Cycle-opedia: Making The Leap From Pedestrian to Pedaler

When you’re wilting while waiting for a bus, it’s hard not to envy the cyclists whizzing by. So why not make the leap from pedestrian to pedaler? The advent of Capital Bikeshare has certainly made a two-wheeled ride more accessible. But sometimes what’s keeping you from hopping onto a saddle isn’t that you don’t have a bike. It’s that you have questions.
You know, the sort of questions that bugged Charles Haine as a 14-year-old, like, “What kind of underwear should you wear when you’re biking regularly?” Or, “What should you use to wipe away that snot that’ll form under your nose?” As a 32-year-old who’s now figured out the answers, along with a bunch of other stuff, he’s crammed all of his advice into “The Urban Biking Handbook: The DIY Guide to Building, Rebuilding, Tinkering with, and Repairing Your Bicycle for City Living” ($25, Quarry).
The former chairman of Bicycle Kitchen, a nonprofit bike repair shop in Los Angeles, Haine grew up in Montgomery County and once worked at City Bikes in Adams Morgan.
So it was in the streets of D.C. that he first recognized that biking could be your main mode of transportation. Even though he has a car now — owning a production company means he often has to haul 50-pound cameras — he still manages to get around without it 90 percent of the time.
L.A. isn’t nearly as bike-friendly as D.C., so his strategy for making it to his destination in one piece is to operate as if he’s invisible, which you basically are compared to gigantic cars.

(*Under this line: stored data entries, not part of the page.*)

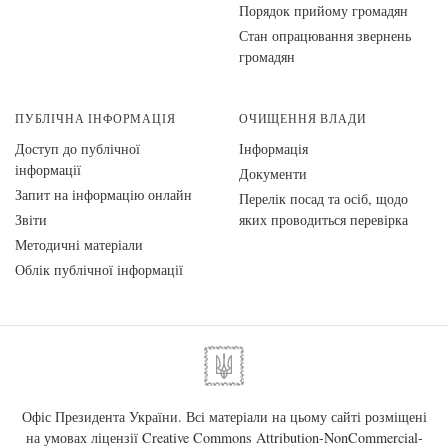
Порядок прийому громадян
Стан опрацювання звернень
громадян
ПУБЛІЧНА ІНФОРМАЦІЯ
ОЧИЩЕННЯ ВЛАДИ
Доступ до публічної
Інформація
інформації
Документи
Запит на інформацію онлайн
Перелік посад та осіб, щодо
Звіти
яких проводиться перевірка
Методичні матеріали
Облік публічної інформації
Офіс Президента України. Всі матеріали на цьому сайті розміщені
на умовах ліцензії
Creative Commons Attribution-NonCommercial-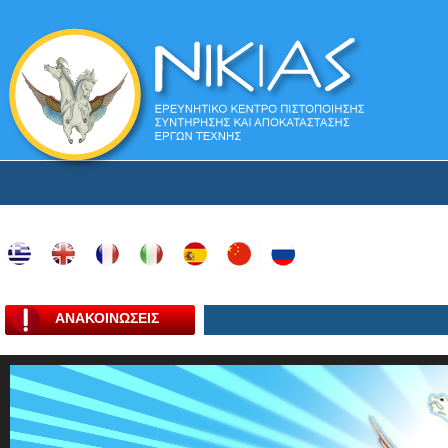
ΑΝΑΚΟΙΝΩΣΕΙΣ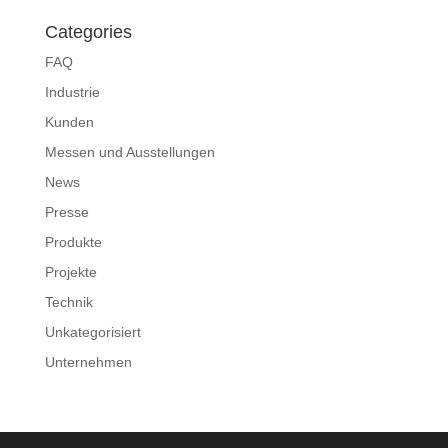
Categories
FAQ
Industrie
Kunden
Messen und Ausstellungen
News
Presse
Produkte
Projekte
Technik
Unkategorisiert
Unternehmen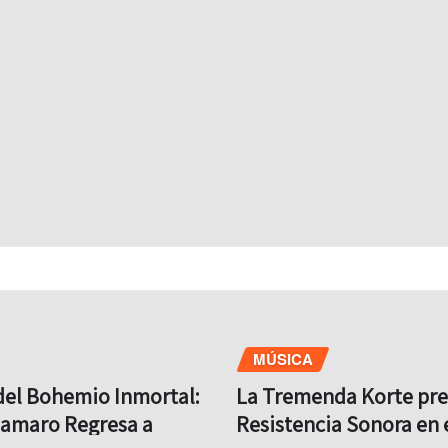
MÚSICA
del Bohemio Inmortal:
La Tremenda Korte pr
lamaro Regresa a
Resistencia Sonora en 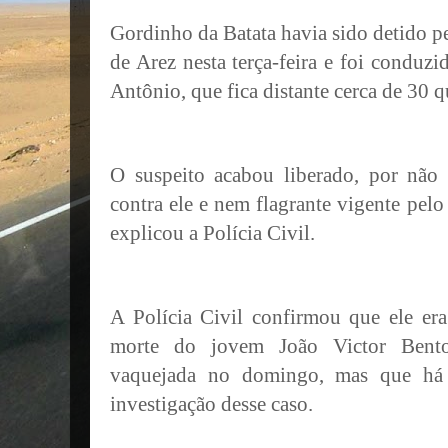
Gordinho da Batata havia sido detido pe
de Arez nesta terça-feira e foi conduzi
Antônio, que fica distante cerca de 30 
O suspeito acabou liberado, por não 
contra ele e nem flagrante vigente pelo
explicou a Polícia Civil.
A Polícia Civil confirmou que ele er
morte do jovem João Victor Bent
vaquejada no domingo, mas que há 
investigação desse caso.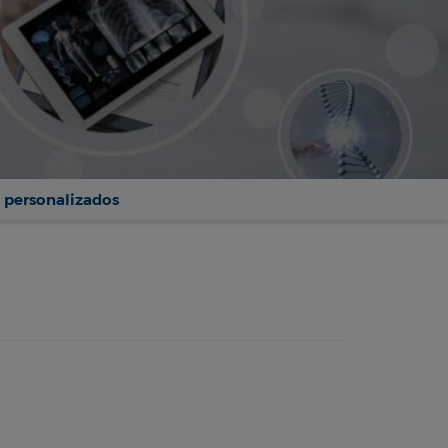
 personalizados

“You know you exist, so it can be hard to remember that,” says Haine, who, surprisingly, is anti-helmet. He wears helmets when riding in dangerous terrain, but not when he’s just tooling around town. “That would perpetuate the idea that biking is scary,” he says.
What else shouldn’t frighten you? Understanding how your bike works. “The basics can be fixed by just about anybody,” he says. All you really need to know is how to fit your bike properly (your legs should extend as you pedal, but not all the way), how to change a tire and the mechanics of shifting gears. Master those and you’re good to go.
You’re more likely to go, too. “If you know how to fix your bike, you’re more attached to it,” Haine says.
And you’ll make us folks stuck at the bus stop very jealous.